Last Saturday we discussed about the parable of the shrewd manager in Luk 16.1-15, and what was suspiciously absent from the discussion was the inherent value of wealth itself, which I believe could hold an important key for the passage, especially as the passage was followed, almost immediately, with the parable of the rich man and Lazarus (16.19-31), where the rich man was punished because of his indifference towards Lazarus. Possession is not neutral in itself, then, especially when Jesus said that “you will always have the poor among you.” (Mrk 14.7) To do nothing with your money is not a neutral act; it is actually a form of injustice. To use our money wisely means that it must be channeled to those who need it the most.
Coming back to the parable of the shrewd manager, if indeed what I argued earlier is correct, it makes better sense why Mammon is called “unrighteous Mammon” here in 16.1-15, which can be translated as well to “unjust (adikia) Mammon”. It fits with the description for the manager in v. 8: dishonest (adikia), which again can be translated to “unjust manager”. Our global financial system works such that the flow of money actually goes from the poor to the rich. Thus money in the hands of the rich is “unjust Mammon”, which must be put to right by redistributing it to the poor. Similarly, the manager has been behaving in an unjust manner, by charging exorbitant rate such that even after he discounted the loans, his master would still not lose his money. Indeed, to discount the loans is the only right thing to do, to put things right again. The rich has a moral obligation towards the poor. Or, to quote one of the basic principles of Catholic social teaching: God has a “preferential option for the poor” — and so should we.

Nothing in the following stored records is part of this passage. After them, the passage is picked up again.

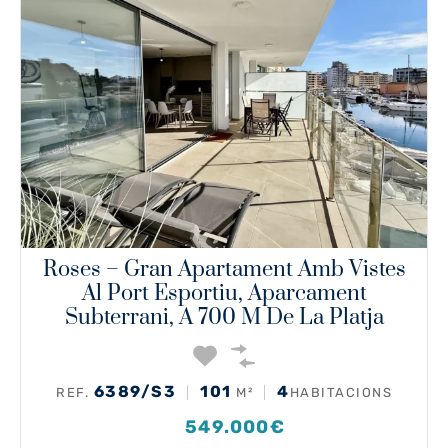
Roses – Gran Apartament Amb Vistes
Al Port Esportiu, Aparcament
Subterrani, A 700 M De La Platja
6389/S3
101
4
REF.
M²
HABITACIONS
549.000€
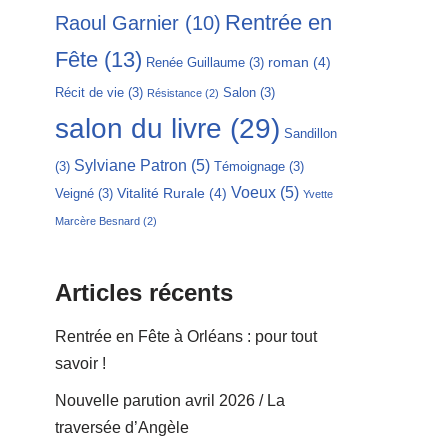
Rentrée en
Raoul Garnier
(10)
Fête
(13)
roman
(4)
Renée Guillaume
(3)
Récit de vie
(3)
Salon
(3)
Résistance
(2)
salon du livre
(29)
Sandillon
Sylviane Patron
(5)
(3)
Témoignage
(3)
Voeux
(5)
Vitalité Rurale
(4)
Veigné
(3)
Yvette
Marcère Besnard
(2)
Articles récents
Rentrée en Fête à Orléans : pour tout
savoir !
Nouvelle parution avril 2026 / La
traversée d’Angèle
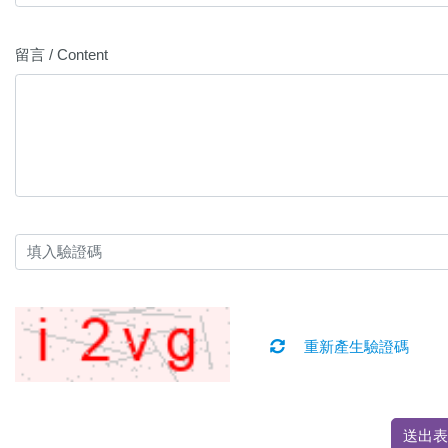
留言 / Content
重新產生驗證碼
送出表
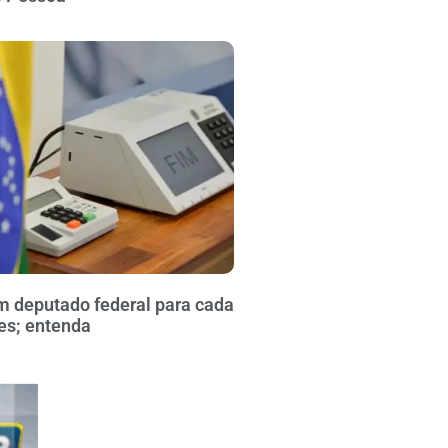
m deputado federal para cada
res; entenda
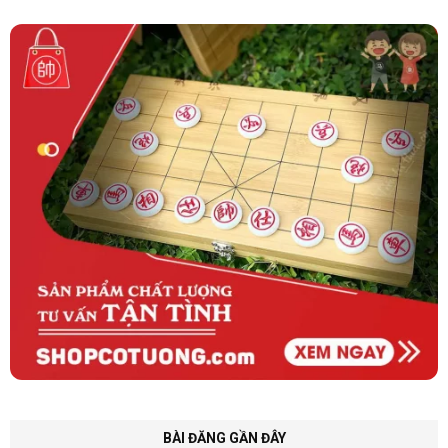
BÀI ĐĂNG GẦN ĐÂY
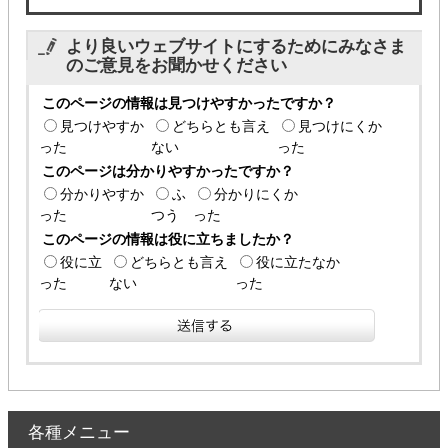
より良いウェブサイトにするためにみなさま
のご意見をお聞かせください
このページの情報は見つけやすかったですか？
見つけやすか
どちらとも言え
見つけにくか
った
ない
った
このページは分かりやすかったですか？
分かりやすか
ふ
分かりにくか
った
つう
った
このページの情報は役に立ちましたか？
役に立
どちらとも言え
役に立たなか
った
ない
った
各種メニュー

(Indonesian translation used the same word to describe the manager and Mammon: “tidak jujur”/dishonest, but it obscured the rich content and social dimension of the word dikaio/righteousness/justice. Not to mention that “dishonest Mammon” makes little sense, if any. It is not only a matter of dishonesty. It is a matter of socio-economic justice.)
If you find my discussion to be overtly liberationist, then so be it, since I found that there is another thing which is suspiciously absent from theological discourses in Singapore: liberation theology and praxis. Although after a further reflection it makes perfect sense since the church in Singapore is overwhelmingly middle-class and upper-class in nature. We desperately need Marx here.